This is a great study for illustrating how truly difficult it is to do good science on humans. For example, one of the common observations about folks that are leaner is that they are more active in unconscious ways than heavier folks are. Their bodies adapt to higher food intakes by expending more energy as activity. Likewise, folks that are starving tend to be lethargic and to feel cold, as if their internal feedback systems find ways to conserve. In short, there are plenty of reasons to believe that the body is “not a closed system” and therefore, simplistic application of the first law of thermodynamics to humans is problematic.
One very important element that was not included in the write up from the article would have been an assessment of what the subjects’ fasting lipid profiles were like. It would also be interesting to see what would happen if the carb levels were not held constant – cause I’ll bet you 1000 kcal per day extra of a 60% carb diet would indeed have had a measurably greater fat gaining effect.

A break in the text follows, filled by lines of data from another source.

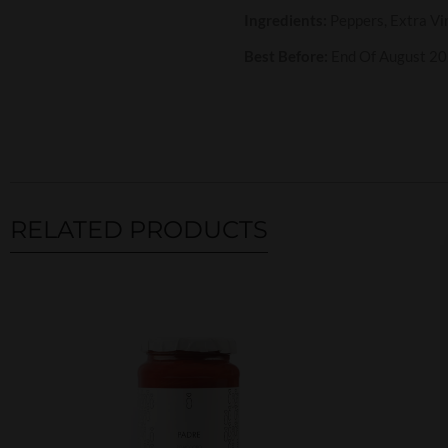
Ingredients:
Peppers, Extra Vir
Best Before:
End Of August 2
RELATED PRODUCTS
Related products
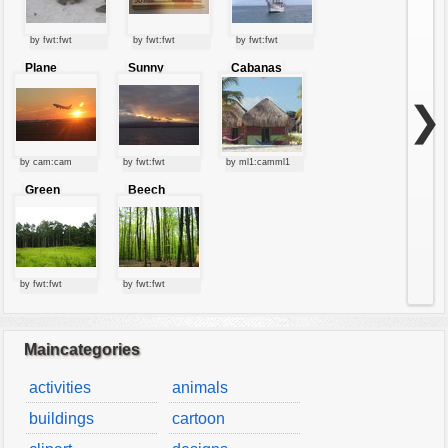
by fwt:fwt
by fwt:fwt
by fwt:fwt
Plane
Sunny
Cabanas
starting at
clouds
sunset
❯
by cam:cam
by fwt:fwt
by ml1:camml1
Green
Beech
forest
forest
by fwt:fwt
by fwt:fwt
Maincategories
activities
animals
buildings
cartoon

But that’s part of the problem; if you can’t hold constants constant, the study cannot determine causality. Of course, there’s the other problem – if you hold constants constant, you are not examining how the human body responds “in the wild.”
Luckily, you don’t have to subject yourself to the vagaries of the scientific method with a bunch of other folks being force fed high calorie diets, with their activity constrained, and their calories counted. You can just eat meat, vegetables, nuts and seeds, little fruit or starch, and no sugar/wheat, and prove for yourself whether or not it is good for you.